Exercise description: What you return should be the lines from the one with "2026-05-15 13:35:39" through the one with "İstanbul ve Ankara" in the data below, reproduced exactly with both ends, and no pictures at all.

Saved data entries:
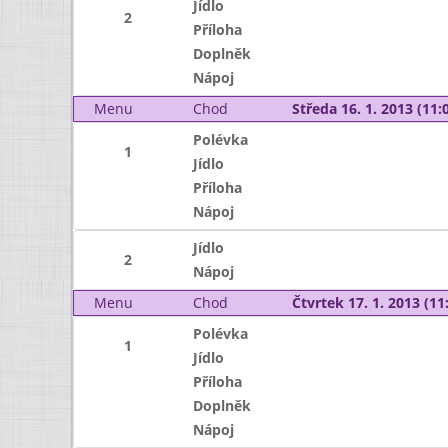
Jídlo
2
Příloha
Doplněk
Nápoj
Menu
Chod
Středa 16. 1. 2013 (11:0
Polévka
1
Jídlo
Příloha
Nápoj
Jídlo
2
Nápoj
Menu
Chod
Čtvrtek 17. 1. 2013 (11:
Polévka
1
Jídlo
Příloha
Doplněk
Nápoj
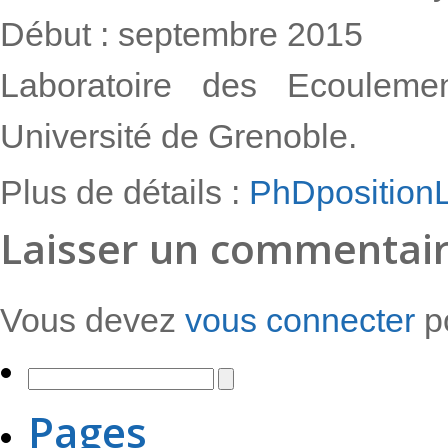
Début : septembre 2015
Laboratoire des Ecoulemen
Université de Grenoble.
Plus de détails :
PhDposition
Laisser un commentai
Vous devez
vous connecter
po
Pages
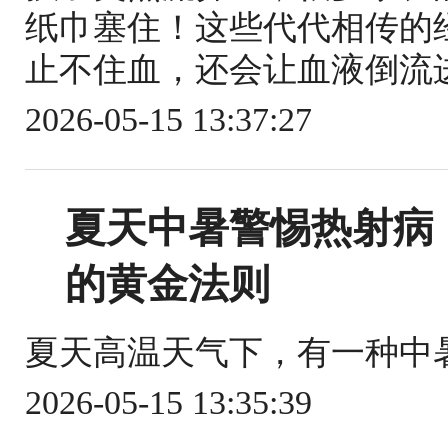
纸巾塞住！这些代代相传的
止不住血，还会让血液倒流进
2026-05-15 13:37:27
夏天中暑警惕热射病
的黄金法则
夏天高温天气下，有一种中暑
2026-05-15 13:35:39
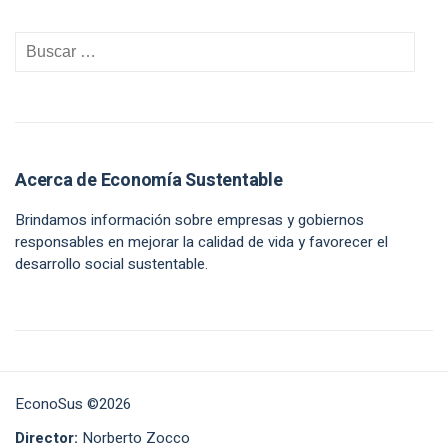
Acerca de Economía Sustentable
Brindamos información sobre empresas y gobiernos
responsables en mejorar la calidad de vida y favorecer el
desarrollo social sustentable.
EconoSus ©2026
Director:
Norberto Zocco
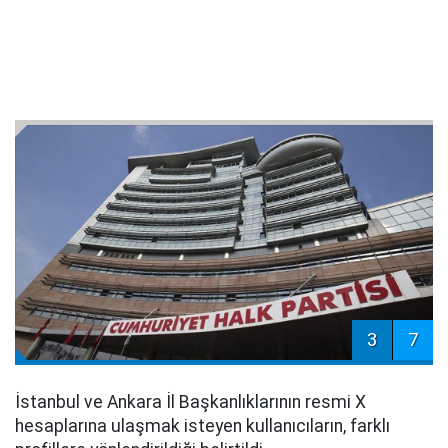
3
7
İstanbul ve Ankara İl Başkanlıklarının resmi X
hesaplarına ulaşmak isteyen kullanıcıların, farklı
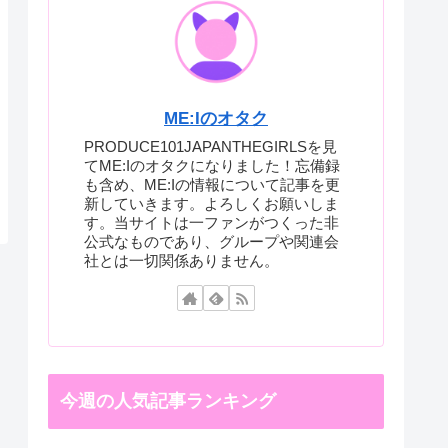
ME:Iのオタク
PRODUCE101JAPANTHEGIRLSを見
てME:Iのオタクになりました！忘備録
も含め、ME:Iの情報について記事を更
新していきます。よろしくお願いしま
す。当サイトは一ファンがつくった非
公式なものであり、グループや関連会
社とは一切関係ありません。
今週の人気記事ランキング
* * *
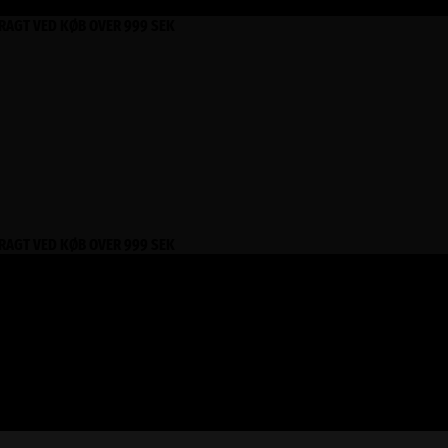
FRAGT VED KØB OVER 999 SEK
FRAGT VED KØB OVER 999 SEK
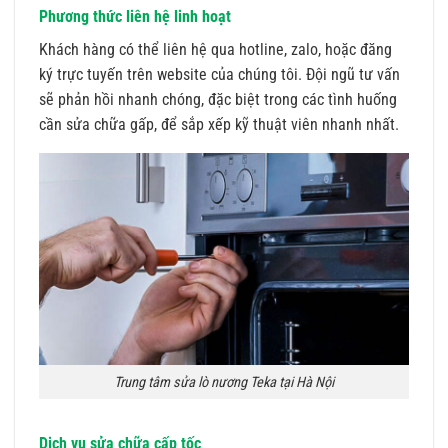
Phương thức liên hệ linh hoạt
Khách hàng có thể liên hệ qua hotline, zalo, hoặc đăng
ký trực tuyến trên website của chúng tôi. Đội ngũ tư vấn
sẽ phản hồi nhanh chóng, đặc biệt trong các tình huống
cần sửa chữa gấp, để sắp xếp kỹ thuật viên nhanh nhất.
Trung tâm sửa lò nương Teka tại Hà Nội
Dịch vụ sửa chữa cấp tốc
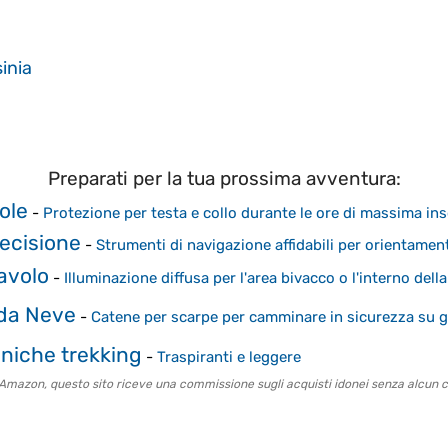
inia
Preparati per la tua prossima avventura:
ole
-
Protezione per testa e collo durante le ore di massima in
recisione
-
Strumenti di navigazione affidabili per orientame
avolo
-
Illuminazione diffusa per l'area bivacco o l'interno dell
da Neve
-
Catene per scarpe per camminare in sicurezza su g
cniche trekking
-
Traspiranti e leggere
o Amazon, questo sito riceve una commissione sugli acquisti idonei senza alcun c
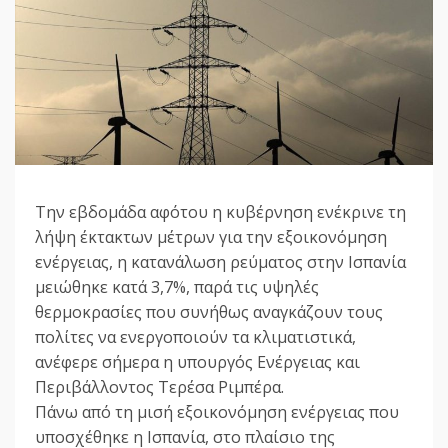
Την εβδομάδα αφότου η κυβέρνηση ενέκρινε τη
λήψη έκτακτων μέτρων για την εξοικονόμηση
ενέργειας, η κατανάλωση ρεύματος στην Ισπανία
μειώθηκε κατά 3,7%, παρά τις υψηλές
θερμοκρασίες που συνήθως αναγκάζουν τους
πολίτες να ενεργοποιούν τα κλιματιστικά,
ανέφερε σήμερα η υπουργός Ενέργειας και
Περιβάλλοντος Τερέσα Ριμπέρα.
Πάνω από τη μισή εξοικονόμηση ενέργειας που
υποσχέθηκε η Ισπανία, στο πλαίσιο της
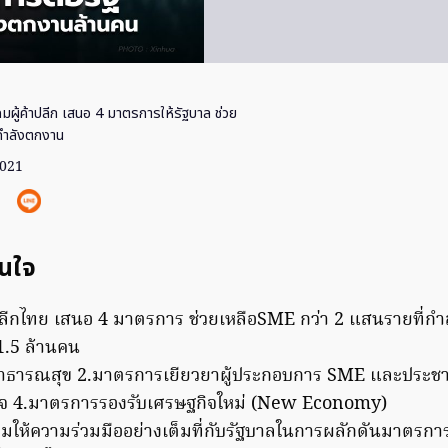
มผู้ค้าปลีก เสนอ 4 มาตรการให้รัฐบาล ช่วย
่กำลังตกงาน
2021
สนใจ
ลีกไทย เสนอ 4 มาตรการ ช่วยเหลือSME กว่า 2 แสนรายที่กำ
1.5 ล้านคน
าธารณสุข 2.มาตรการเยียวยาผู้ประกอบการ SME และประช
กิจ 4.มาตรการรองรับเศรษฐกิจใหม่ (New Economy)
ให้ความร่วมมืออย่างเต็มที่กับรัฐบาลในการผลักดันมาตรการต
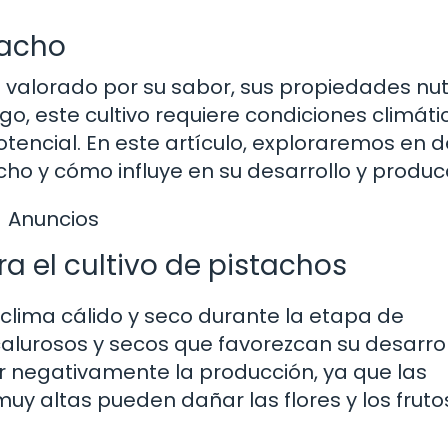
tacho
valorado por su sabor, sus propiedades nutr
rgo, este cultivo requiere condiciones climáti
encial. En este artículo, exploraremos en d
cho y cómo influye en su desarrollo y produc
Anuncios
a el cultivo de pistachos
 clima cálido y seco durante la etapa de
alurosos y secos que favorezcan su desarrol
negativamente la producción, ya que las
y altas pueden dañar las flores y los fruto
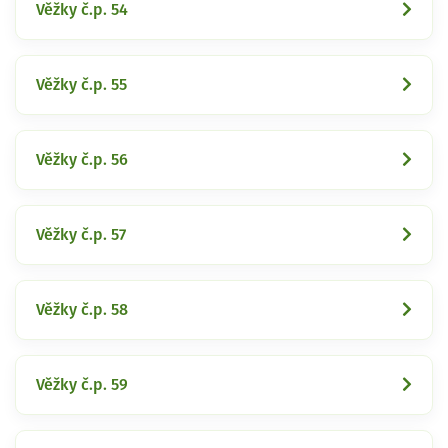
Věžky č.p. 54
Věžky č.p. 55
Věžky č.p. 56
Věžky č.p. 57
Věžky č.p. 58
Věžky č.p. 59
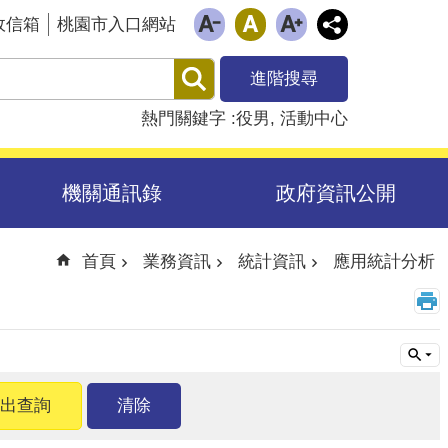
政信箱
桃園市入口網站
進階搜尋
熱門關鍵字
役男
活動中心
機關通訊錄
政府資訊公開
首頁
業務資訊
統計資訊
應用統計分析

Solution for this exercise:
2026-05-15 13:35:39
Acerca de Economía Sustentable
Brindamos información sobre empresas y gobiernos
responsables en mejorar la calidad de vida y favorecer el
desarrollo social sustentable.
EconoSus ©2026
Director:
Norberto Zocco
3
7
İstanbul ve Ankara İl Başkanlıklarının resmi X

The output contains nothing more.